日本経団連タイムス No.2742 (2004年10月14日)

新産業・新事業委が企画部会開く

−スピンオフによる技術実用化への課題と提案/野尻・早稲田大学教授が講演


日本経団連の新産業・新事業委員会(高原慶一朗委員長、原良也共同委員長)は4日、東京・大手町の経団連会館で企画部会(鳴戸道郎部会長)を開催し、早稲田大学理工学総合研究センターの野尻昭夫客員教授(早大技術移転研究会代表)から、スピンオフ(企業が経営資源をベンチャーという形で分離させる手法)による技術の実用化に向けての課題と提案について説明を聞いた後、意見交換を行った。

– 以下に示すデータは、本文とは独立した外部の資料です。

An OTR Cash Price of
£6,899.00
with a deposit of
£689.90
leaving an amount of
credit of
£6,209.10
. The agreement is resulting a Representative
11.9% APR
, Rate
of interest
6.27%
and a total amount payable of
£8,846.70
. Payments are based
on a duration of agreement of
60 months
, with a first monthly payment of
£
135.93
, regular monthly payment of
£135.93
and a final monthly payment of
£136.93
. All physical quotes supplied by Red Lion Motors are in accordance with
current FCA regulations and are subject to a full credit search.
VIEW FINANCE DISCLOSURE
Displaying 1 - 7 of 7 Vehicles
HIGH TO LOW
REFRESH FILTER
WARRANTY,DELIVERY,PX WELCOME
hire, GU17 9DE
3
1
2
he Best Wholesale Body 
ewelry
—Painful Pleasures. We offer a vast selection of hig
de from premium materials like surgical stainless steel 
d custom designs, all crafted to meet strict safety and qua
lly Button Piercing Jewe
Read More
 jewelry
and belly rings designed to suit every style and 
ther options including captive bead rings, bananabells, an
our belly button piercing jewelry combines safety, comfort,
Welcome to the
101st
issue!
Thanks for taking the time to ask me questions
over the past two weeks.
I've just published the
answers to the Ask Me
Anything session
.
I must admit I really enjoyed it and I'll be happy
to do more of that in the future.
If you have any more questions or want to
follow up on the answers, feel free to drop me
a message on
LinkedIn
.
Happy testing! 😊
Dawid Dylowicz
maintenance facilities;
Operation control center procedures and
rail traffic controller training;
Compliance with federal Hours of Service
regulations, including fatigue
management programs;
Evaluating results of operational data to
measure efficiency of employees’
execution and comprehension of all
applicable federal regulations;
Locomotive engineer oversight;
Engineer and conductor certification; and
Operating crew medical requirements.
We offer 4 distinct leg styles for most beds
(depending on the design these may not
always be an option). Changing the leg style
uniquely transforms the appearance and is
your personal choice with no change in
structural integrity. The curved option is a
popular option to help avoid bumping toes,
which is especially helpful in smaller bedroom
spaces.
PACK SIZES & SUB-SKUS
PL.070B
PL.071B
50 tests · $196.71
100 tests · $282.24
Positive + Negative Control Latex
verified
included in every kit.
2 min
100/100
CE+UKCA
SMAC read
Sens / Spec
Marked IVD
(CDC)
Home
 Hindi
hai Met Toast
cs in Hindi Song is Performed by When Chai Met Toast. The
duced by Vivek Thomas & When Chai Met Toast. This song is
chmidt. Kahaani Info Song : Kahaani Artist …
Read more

野尻教授はまず、最近の技術・知的財産の移転について、「移転が行われているのは、ほとんどが中小企業間においてであり、大企業から中小企業への移転は進んでいない」と指摘。その要因として、(1)大企業には技術移転の担当者がいない (2)自前主義で技術を開発し、他社からの技術を考えない (3)移転をするという意識に欠けている (4)企業の特許の棚卸が十分ではなく、特許による収益を最大化するための知財総合戦略がない (5)互いの特許権をすべて使用許諾し合うクロスライセンスが重視され、個別の特許を活用しようとしない (6)政府による特許流通アドバイザー制度も一定の成果は挙げているものの、活用には限度がある――ことなどを挙げた。
また、技術・知的財産の移転を活発にするための策については、企業は、経営とリンクした知的財産総合戦略の立案や先進企業を紹介するセミナーの実施、知的財産ポートフォリオ、知的財産棚卸方法に関する調査研究・普及、知的財産戦略企画者の育成が必要であると述べたほか、「技術者のスピンオフによるベンチャー企業設立を通じた技術移転への支援も重要」と指摘。また、政府に関しては、技術移転見本市の開催への積極支援や、技術移転受皿機関の創設と支援を行うべきとの見方を示した。
さらに野尻教授は、技術・知的資産を中小企業に移転することや、技術者のベンチャー企業設立を支援する受け皿機関「産業技術活用センター」の設置を柱とする自らの構想を披露し、同委員会企画部会のメンバーに構想への評価を問いかけるとともに参加を求めた。

懇談では、「企業に死蔵されている技術、知的財産を活用することには経済社会的に大きな意義がある」との意見が出た一方、「技術を出すメリットが感じにくい」「いい技術ほどオープンにならないのではないか」といった課題の指摘があった。このほか、「技術を外に出さない理由は、『競争戦略上の意図』のほかに、『その企業にとって当該技術に対応する市場が小さすぎる場合』もある。後者の技術は中小企業にとっては有効な場合もある」「自らの企業で実現できない技術を持つ者の駆け込み寺はあり得る」「マッチングについて弁理士がもっと活用されるべき」「中小企業のニーズをキーワード検索できるようなデータベースづくりが有効」などの意見が出された。
最後に鳴戸部会長は、「野尻教授の取り組みは、日本経団連の提言内容を実現しようとする試みである」と述べ、構想の具体化に期待感を示した。